La Siria snobba la Clinton: "Teheran ha scopi pacifici, vada avanti col nucleare"

Bilaterale tra Siria e Iran. Bashar al
Assad: "Teheran ha il diritto di
proseguire il suo programma di arricchimento dell’uranio per
scopi pacifici". La Clinton avvisa Damasco: "Prendete le distanze"

Damasco - "L’Iran ha il diritto di proseguire il suo programma di arricchimento dell’uranio per scopi pacifici". La presa di posizione del presidente siriano Bashar al Assad è netta e prende le difese della politica energetica portata avanti dal presidente iraniano Mahmud Ahmadinejad. L'annuncio al termine del bilaterale tra i due Paesi, non molti giorni dopo che il segretario di Stato americano, Hillary Clinton, aveva esortato Damasco a "prendere le distanze" dall’Iran. Il ministro degli esteri siriano aveva già detto che Damasco s’impegnerà in un "dialogo costruttivo" tra l'Iran e gli Stati Uniti per un accordo, ribadendo il proprio no a nuove sanzioni.

La Siria contro il "colonialismo" Usa "Vietare lo sviluppo del programma nucleare iraniano è una nuova forma di colonialismo nella regione". È quanto ha affermato il presidente siriano, Bashar al-Assad, nel corso di una conferenza stampa tenuta oggi a Damasco. Assad ha parlato ai giornalisti accanto al presidente iraniano, Mahmoud Ahmadinejad, giunto oggi in Siria in visita ufficiale. "Abbiamo firmato diversi accordi bilaterali molto importanti - ha spiegato il presidente siriano - In particolare abbiamo sottoscritto un accordo che permette ai cittadini dei due paesi di muoversi senza bisogno dei visti d’ingresso". Assad ha agginuto poi di aver discusso con il capo di stato iraniano "delle recenti evoluzioni in Iraq e di quanto accade in Palestina". Ha quindi sostenuto la legittimità del programma nucleare iraniano avvertendo che "ciò che vogliono fare con l’Iran lo faranno anche con gli altri paesi" della regione.

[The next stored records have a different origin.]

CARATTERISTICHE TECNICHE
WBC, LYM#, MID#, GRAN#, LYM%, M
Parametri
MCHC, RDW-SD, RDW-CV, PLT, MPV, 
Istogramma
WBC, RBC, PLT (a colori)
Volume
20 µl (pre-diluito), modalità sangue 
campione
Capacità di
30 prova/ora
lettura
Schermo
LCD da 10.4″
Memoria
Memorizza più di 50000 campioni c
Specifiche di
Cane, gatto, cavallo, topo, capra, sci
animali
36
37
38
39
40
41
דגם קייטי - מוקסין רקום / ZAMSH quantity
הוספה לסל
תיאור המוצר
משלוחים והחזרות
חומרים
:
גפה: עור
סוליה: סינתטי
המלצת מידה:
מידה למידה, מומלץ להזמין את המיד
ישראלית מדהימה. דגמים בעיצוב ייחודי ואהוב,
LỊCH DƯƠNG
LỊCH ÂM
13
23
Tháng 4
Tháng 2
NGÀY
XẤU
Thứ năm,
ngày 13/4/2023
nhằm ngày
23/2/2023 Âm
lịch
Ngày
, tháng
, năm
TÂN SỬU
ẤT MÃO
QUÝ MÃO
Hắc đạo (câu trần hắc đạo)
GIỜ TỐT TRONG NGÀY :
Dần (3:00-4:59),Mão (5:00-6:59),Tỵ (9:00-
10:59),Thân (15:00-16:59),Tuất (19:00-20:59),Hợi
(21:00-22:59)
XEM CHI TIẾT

L'alleanza contro Israele "Se l’entità sionista ripeterà gli errori commessi in passato, la Siria e l’Iran saranno pronti ad affrontarla", ha affermato il presidente iraniano, Mahmoud Ahmadinejad, invitando Israele a non deve ripetere gli errori del passato: "Deve capire che vanno riconosciuti i diritti dei popoli della regione". Ahmadinejad ha inoltre accusato gli Stati Uniti di "voler creare un grande Medio Oriente con un grande stato sionista". L’obiettivo del presidente iraniano invece è "creare un nuovo Medio Oriente, senza il sionismo e senza stati tiranni". E ha ribadito che su questo tema "gli Stati Uniti hanno fallito nel tentativo di dominare la regione". A proposito della presenza americana in Iraq, ha aggiunto che "i nostri popoli odiano la presenza di stranieri e questi devono subito lasciare la regione". Ahmadinejad ha ribadito inoltre che "Israele sta andando verso la sua dissoluzione perchè è arrivato a un vicolo cieco" e ha aggiunto che "dobbiamo sempre essere pronti a subire un attacco da parte loro, ma non solo a parole". Il presidente iraniano ha anche ricordato che in questi giorni si celebra la ricorrenza della nascita di Maometto, ribadendo "l’importanza dell’unità dei popoli musulmani. Non ci sono differenze tra di noi e la Siria e noi ci consideriamo un solo popolo. Tutte le divisioni a cui assistiamo vengono imposte dall’estero".